Detection effects for unqualified manhole: (a) MGB-YOLO; (b) SSD; (c) Faster RCNN; (d) YOLOv5s; (e) YOLOv7; (f) YOLOv8s.

The recognition experimental results presented in Figs. 13 and 14 indicate that the MGB-YOLO algorithm effectively reduces both omission and error rates, and it provides a higher level of accuracy for small targets. These results demonstrate the effectiveness and superiority of the proposed algorithm.

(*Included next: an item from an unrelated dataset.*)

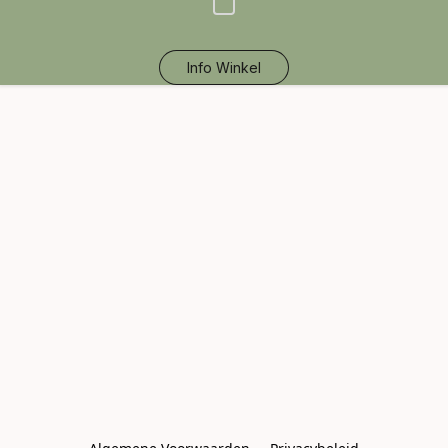
Info Winkel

In this paper, we present an enhanced version of the YOLO v5s model, termed MGB-YOLO, designed specifically for road manhole cover detection. To strike an optimal balance between detection precision and computational speed, we have incorporated the MobileNet-V3, GAM, and BottleneckCSP into the network architecture. To validate the efficacy of our proposed approach, we juxtaposed it with several state-of-the-art detection methods. The experimental outcomes reveal that, relative to the YOLO v5s model, the MGB-YOLO model achieves considerable enhancements in detection speed while sustaining a comparable level of accuracy. Furthermore, when juxtaposed with SSD, Faster RCNN, YOLOv7 and YOLOv8s, it showcases evident superiority concerning recognition precision and model light-weights. While MGB-YOLO is currently applicable for road manhole cover detection, there is room for improvement in terms of aligning its performance with real-time detection standards. Future endeavors will focus on refining the current model to ensure that manhole cover detection in videos fulfills real-time requirements. Plans to deploy this model on vehicular embedded devices are underway to provide superior portability in real-world applications. Additionally, we intend to fine-tune our data augmentation strategies to further enhance the detection accuracy.